┏━━
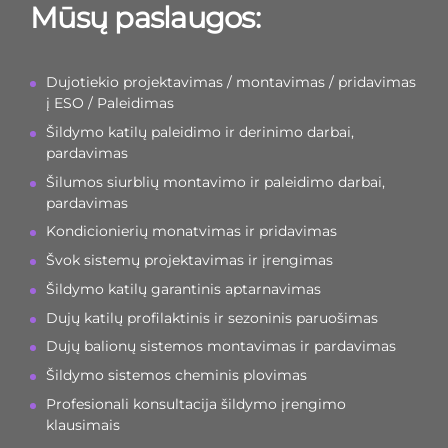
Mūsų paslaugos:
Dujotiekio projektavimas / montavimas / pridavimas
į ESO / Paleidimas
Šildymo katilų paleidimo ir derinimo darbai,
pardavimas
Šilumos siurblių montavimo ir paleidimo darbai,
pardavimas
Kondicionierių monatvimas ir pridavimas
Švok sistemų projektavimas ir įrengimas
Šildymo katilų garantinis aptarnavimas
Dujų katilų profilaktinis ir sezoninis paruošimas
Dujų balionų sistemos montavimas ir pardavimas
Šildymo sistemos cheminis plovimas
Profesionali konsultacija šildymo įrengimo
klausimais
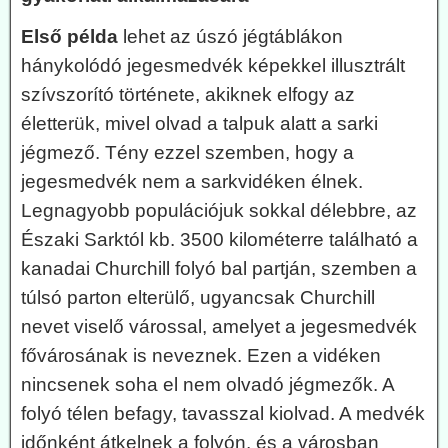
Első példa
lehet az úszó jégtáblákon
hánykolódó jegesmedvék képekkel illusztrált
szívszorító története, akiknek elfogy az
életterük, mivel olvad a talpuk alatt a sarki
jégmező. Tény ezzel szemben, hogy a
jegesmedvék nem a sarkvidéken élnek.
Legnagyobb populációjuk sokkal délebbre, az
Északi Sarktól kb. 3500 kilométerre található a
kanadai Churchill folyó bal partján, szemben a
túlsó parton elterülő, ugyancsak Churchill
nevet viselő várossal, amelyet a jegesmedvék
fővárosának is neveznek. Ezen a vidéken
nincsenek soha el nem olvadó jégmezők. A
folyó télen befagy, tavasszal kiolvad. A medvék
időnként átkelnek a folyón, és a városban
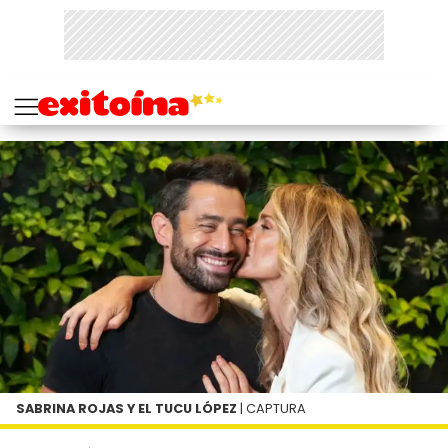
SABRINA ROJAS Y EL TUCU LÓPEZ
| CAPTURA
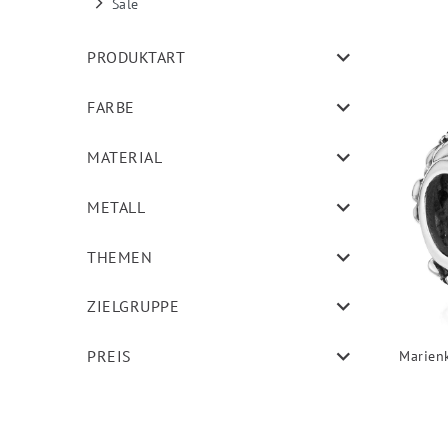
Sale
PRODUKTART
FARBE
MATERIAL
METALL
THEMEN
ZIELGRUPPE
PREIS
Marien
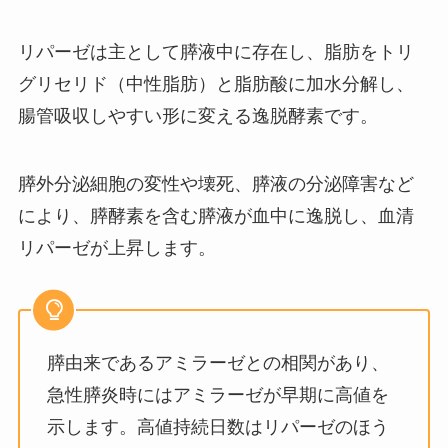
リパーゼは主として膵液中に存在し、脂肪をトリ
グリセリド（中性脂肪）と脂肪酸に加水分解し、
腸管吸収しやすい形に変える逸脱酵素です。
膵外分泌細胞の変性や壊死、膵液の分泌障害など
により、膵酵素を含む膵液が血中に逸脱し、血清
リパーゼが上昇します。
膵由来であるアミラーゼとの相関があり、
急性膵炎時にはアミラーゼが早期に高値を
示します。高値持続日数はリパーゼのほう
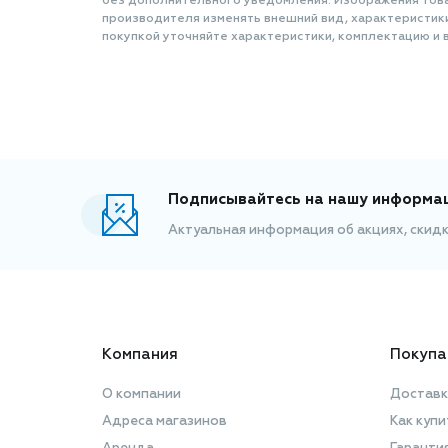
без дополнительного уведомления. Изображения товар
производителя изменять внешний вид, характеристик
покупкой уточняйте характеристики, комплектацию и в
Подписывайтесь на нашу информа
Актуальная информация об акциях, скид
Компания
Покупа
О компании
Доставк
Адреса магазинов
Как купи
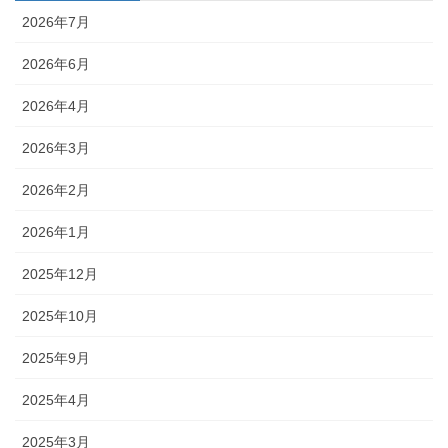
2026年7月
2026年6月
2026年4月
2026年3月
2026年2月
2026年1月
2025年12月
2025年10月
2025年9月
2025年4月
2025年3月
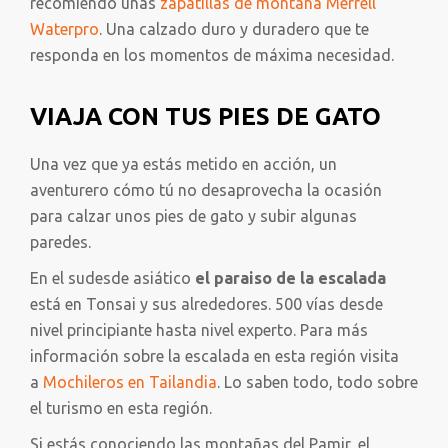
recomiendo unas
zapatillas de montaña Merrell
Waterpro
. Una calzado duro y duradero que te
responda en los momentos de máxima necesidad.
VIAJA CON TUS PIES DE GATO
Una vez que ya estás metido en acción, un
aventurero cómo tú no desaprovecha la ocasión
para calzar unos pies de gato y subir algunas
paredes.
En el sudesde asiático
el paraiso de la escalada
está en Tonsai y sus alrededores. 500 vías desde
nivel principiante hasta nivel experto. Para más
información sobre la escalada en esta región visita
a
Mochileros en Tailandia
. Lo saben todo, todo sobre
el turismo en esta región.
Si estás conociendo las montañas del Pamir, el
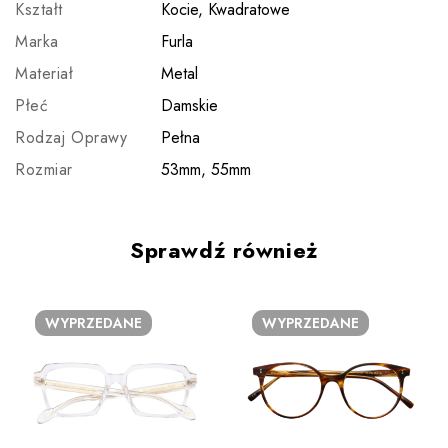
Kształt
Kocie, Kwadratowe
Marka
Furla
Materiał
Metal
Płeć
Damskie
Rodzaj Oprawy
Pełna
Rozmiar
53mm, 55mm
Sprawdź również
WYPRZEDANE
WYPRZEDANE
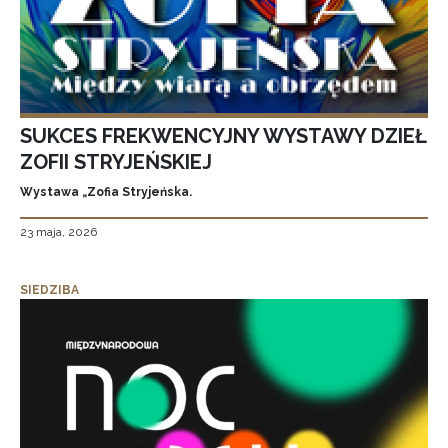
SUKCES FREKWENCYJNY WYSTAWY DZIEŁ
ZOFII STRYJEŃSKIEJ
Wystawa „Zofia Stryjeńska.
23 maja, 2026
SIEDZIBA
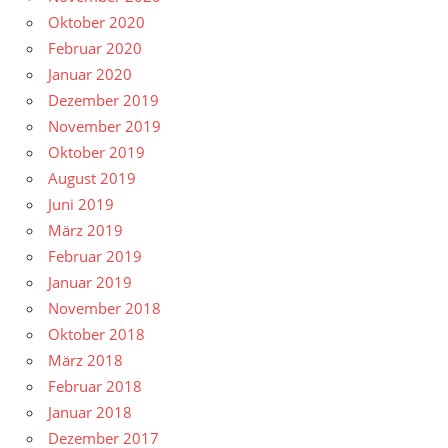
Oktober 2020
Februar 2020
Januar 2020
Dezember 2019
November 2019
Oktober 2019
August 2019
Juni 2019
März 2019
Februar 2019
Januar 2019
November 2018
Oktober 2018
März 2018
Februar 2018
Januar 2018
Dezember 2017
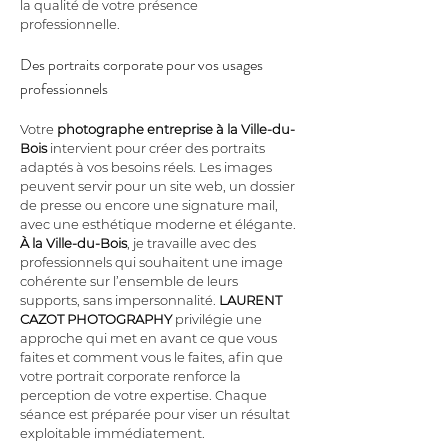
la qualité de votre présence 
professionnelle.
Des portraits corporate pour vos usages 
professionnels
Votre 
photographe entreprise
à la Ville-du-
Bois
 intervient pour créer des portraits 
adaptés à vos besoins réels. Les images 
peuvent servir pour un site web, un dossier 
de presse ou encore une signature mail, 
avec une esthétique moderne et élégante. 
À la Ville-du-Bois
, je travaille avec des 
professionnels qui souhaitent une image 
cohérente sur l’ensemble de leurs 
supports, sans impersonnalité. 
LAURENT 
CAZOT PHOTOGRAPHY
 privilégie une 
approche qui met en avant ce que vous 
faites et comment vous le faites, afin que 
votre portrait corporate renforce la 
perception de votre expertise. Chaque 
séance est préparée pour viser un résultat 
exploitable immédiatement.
┗━━
┏━━
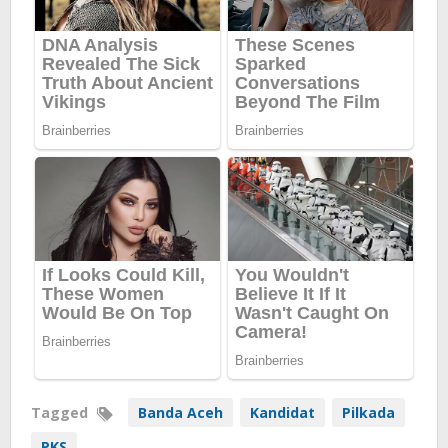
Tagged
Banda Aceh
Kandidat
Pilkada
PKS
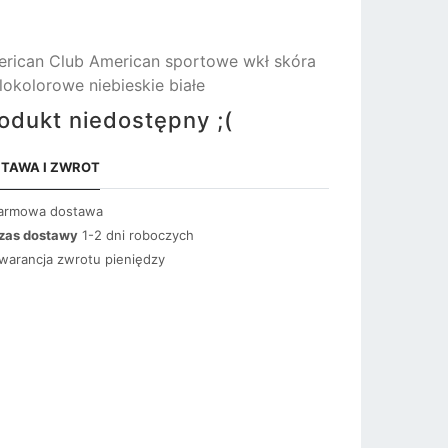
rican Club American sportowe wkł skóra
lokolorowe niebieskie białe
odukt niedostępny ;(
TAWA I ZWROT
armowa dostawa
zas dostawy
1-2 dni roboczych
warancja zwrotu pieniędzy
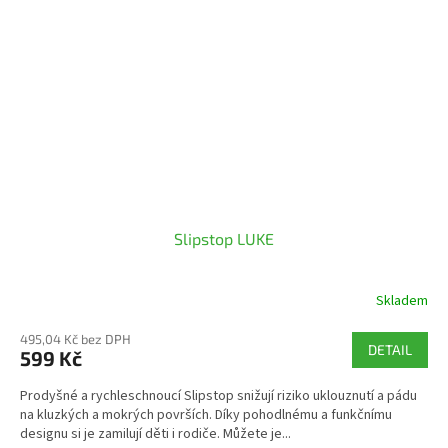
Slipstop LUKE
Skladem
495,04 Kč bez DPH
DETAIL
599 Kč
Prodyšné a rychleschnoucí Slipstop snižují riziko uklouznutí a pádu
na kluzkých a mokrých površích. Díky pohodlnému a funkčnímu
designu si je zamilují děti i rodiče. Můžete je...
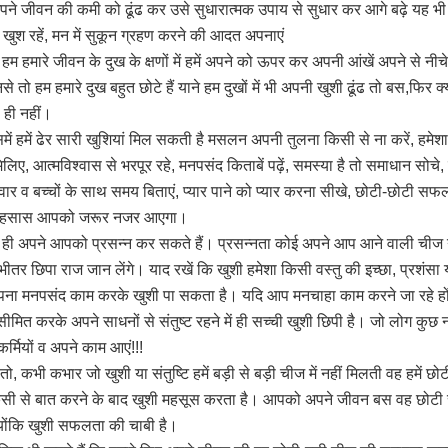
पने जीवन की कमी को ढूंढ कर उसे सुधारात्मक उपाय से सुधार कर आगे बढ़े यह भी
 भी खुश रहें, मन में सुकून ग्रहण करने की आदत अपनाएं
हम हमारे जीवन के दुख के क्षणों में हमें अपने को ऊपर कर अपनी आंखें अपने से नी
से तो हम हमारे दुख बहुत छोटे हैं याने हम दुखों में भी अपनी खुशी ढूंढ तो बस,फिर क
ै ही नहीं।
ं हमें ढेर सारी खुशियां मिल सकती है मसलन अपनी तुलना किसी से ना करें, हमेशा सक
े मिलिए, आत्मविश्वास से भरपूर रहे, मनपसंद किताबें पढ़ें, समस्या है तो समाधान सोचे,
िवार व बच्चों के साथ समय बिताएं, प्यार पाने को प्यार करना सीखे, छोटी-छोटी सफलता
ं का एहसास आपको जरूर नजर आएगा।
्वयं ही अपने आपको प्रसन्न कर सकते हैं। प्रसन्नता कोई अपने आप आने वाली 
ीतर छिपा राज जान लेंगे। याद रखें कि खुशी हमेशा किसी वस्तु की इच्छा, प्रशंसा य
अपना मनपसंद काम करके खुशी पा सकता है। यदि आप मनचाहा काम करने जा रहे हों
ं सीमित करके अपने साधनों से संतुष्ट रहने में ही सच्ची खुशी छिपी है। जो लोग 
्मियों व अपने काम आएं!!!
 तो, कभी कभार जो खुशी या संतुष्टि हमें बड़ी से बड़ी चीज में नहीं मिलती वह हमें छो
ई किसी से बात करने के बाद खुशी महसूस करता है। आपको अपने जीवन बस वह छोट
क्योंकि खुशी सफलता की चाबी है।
┗━━
# WORK REQUIRED
Please work out how many lines of the listing hold the word "escalada" and reply with only that number.

# EXPECTED ANSWER
2